Fixing Perl5 Core Bugs: Report for Months 33 & 34
Tue, 15-Jan-2013 by
Karen Pauley
edit post
_Dave Mitchell writes:_
The first part of November was spent finishing off the PADRANGE
optimisation and merging it into blead.
Here's the commit message. After it, I'll discuss timings.
bq. [MERGE] add PADRANGE op and $B::overlay
bq. This commit implements three optimisations and one new feature.
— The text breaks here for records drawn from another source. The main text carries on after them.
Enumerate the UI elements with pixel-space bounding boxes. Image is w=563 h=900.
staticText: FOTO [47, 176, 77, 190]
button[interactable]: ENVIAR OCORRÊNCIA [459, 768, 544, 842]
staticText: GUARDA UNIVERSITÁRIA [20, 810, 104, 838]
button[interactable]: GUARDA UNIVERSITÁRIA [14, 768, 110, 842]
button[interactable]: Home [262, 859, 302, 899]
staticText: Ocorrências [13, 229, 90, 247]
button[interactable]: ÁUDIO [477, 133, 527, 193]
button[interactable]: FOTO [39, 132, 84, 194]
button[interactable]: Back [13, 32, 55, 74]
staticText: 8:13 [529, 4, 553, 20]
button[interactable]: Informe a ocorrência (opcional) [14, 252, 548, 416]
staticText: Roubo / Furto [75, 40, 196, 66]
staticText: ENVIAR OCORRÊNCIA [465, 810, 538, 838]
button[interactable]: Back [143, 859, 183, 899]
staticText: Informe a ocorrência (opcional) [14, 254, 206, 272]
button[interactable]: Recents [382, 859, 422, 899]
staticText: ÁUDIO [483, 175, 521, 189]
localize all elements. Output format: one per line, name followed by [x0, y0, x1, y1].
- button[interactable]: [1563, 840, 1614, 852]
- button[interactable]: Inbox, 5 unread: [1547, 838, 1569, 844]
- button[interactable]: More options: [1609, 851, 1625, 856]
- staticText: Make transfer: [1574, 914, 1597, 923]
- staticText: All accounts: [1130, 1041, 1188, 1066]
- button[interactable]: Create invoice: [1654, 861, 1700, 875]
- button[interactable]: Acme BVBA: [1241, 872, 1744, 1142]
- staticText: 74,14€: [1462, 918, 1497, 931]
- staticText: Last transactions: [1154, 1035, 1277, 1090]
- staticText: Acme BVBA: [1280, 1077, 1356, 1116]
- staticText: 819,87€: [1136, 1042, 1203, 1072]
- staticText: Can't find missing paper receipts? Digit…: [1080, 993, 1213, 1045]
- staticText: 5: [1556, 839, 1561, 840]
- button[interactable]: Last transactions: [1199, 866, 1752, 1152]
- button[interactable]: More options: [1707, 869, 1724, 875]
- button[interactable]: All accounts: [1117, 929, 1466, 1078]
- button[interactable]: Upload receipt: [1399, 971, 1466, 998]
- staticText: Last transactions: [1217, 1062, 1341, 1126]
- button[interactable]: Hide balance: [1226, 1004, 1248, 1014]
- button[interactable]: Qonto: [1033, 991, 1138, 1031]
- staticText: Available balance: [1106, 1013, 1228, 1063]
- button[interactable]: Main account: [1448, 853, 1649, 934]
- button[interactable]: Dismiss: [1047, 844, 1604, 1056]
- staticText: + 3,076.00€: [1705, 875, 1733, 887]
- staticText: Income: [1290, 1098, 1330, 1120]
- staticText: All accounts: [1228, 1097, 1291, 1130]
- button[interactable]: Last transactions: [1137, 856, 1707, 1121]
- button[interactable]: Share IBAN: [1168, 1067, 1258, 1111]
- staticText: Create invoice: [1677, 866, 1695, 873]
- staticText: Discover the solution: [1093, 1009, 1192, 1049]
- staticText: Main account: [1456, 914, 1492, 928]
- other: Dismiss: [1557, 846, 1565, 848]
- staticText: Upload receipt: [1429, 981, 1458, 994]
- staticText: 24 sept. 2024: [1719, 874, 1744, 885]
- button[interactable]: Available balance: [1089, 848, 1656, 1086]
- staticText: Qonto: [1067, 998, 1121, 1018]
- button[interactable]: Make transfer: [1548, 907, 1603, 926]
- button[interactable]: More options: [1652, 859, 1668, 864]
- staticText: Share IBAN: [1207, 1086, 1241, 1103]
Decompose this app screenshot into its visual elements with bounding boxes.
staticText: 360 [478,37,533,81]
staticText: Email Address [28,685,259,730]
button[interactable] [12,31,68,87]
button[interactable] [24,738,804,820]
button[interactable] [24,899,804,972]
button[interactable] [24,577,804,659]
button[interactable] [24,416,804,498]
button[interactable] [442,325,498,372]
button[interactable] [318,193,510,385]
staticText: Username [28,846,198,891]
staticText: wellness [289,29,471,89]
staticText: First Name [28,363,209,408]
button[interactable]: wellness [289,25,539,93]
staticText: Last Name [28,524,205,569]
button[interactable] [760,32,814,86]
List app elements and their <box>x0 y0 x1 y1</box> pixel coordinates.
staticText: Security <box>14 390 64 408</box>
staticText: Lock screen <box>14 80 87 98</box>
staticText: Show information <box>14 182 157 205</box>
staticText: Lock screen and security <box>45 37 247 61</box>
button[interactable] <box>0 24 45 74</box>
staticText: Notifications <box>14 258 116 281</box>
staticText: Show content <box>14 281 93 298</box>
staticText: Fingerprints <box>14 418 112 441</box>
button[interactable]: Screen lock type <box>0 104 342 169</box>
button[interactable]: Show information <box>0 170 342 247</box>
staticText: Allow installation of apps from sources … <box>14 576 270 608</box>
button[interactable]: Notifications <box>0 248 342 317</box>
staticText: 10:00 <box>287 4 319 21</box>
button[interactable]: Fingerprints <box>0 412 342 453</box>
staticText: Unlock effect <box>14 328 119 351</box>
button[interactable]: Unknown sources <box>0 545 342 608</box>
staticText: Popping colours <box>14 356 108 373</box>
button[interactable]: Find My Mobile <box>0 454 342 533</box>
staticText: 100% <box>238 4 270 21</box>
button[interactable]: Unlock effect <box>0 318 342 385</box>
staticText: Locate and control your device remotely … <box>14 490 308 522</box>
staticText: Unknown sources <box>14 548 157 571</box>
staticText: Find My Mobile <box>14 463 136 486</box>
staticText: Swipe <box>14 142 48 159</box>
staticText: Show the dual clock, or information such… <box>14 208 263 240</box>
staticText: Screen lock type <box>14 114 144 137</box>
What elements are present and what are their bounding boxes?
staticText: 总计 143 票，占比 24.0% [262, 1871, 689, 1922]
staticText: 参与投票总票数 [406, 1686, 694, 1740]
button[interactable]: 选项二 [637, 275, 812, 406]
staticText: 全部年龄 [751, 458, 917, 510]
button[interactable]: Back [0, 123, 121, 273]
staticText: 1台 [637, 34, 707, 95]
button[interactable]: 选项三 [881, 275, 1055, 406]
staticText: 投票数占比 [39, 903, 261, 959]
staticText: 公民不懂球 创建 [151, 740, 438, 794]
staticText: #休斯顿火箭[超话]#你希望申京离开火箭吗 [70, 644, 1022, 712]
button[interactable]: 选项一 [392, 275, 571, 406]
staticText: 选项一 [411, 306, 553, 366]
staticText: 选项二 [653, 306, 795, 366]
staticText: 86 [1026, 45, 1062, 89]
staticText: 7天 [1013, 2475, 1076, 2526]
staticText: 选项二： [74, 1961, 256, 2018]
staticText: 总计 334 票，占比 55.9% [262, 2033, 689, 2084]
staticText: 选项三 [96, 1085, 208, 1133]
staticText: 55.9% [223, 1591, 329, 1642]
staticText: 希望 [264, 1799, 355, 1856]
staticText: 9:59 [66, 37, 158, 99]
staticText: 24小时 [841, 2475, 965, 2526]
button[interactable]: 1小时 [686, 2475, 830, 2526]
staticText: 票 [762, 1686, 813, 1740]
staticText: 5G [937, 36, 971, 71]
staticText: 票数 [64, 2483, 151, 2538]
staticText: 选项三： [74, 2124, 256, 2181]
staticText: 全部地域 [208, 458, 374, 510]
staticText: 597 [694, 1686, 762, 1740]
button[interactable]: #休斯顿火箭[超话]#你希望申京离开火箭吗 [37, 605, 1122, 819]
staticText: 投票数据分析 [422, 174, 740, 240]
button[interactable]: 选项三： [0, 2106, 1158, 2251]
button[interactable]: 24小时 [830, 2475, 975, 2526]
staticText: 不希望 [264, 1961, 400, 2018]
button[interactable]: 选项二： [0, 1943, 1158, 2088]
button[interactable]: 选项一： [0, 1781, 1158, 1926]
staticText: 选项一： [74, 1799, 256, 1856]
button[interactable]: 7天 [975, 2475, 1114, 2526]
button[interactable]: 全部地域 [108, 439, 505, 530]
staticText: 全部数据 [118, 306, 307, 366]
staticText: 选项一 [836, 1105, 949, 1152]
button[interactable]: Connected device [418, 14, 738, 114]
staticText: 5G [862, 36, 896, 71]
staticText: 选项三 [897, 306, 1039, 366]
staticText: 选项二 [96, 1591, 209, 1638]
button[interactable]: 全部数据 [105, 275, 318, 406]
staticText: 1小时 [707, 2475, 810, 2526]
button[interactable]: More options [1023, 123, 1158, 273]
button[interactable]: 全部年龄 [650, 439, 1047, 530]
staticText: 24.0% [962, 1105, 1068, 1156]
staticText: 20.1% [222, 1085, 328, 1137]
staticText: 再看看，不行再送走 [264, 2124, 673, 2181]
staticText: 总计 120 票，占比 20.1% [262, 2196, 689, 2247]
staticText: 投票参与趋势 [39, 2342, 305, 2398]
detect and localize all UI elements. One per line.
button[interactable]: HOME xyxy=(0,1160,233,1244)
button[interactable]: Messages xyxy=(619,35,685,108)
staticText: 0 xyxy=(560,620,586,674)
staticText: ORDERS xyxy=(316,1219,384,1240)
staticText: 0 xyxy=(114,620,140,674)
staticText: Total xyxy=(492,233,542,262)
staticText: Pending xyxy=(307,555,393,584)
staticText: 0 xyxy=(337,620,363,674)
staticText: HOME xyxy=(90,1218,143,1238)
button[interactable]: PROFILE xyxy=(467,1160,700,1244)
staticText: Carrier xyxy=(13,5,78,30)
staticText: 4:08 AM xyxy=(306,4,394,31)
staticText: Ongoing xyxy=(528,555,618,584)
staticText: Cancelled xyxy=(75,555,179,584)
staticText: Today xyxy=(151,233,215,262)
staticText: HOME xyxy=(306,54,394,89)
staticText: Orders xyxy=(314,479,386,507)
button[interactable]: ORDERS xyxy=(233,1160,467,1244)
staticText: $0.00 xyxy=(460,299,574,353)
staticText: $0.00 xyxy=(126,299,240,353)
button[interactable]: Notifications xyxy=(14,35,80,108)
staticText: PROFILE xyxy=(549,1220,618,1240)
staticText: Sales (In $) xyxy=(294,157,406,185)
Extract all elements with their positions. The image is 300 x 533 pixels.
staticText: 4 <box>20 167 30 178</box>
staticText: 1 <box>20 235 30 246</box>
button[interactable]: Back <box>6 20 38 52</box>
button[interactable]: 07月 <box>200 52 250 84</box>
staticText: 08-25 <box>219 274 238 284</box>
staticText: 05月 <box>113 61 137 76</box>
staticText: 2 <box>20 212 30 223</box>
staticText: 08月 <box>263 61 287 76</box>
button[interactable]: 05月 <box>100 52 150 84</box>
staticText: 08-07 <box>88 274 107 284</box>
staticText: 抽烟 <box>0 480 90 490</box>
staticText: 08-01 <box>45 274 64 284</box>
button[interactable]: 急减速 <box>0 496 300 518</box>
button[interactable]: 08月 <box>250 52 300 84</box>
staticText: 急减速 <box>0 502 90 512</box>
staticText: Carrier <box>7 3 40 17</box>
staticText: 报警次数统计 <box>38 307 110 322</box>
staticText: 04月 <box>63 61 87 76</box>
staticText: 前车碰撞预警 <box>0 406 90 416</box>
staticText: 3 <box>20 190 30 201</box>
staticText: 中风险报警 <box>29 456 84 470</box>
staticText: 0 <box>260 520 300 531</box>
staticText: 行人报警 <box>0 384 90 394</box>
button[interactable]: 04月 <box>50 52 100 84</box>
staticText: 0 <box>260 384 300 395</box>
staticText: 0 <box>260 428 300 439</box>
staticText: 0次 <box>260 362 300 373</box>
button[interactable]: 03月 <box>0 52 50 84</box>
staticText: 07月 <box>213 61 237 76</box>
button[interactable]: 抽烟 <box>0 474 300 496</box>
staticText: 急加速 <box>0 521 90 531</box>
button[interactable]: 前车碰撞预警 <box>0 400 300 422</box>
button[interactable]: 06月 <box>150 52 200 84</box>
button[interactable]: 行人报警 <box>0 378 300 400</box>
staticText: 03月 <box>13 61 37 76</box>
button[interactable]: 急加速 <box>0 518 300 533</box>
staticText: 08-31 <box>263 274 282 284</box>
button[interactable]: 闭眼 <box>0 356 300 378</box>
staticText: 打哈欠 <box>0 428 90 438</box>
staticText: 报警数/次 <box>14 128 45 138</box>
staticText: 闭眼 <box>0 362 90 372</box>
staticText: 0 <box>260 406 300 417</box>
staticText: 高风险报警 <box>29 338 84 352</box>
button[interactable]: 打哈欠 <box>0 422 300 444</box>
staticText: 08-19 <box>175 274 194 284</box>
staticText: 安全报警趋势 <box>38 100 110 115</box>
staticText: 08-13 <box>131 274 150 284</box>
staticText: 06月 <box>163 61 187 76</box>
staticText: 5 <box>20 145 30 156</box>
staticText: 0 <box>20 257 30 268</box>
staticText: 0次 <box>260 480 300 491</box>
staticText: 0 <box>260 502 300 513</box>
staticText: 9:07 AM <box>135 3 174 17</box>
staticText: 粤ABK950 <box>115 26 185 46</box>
bq. The new feature is $B::overlay, which can be set to a hash ref, indexed by op address, that allows you to override the values returned by the various B::*OP methods for a particular op. This specifically allows Deparse to be tricked into seeing a pre-optimisation view of the optree, and so makes adding new optimisations (like the one in this commit) a lot easier.
bq. As regards optimisations: first, a new save type is added: SAVEt_CLEARPADRANGE, which is like SAVEt_CLEARSV but specifies a range of targs to be cleared. The save type, target base and range all fit within a single integer pushed on the save stack.
bq. Second, a pushmark followed by one or more pad[ahs]v ops (and possibly some mixed-in null, list and nextstate ops) will sometimes be replaced by a single padrange op. Like other pad ops, this specifies a targ, but in addition the bottom 7 bits of op_private indicate a target range. pp_padrange has two main actions: with OPpLVAL_INTRO, it pushes a SAVEt_CLEARPADRANGE onto the save stack and turns off SvPADSTALE on all the lexicals; and in non-void context, it pushes all the lexicals onto the stack.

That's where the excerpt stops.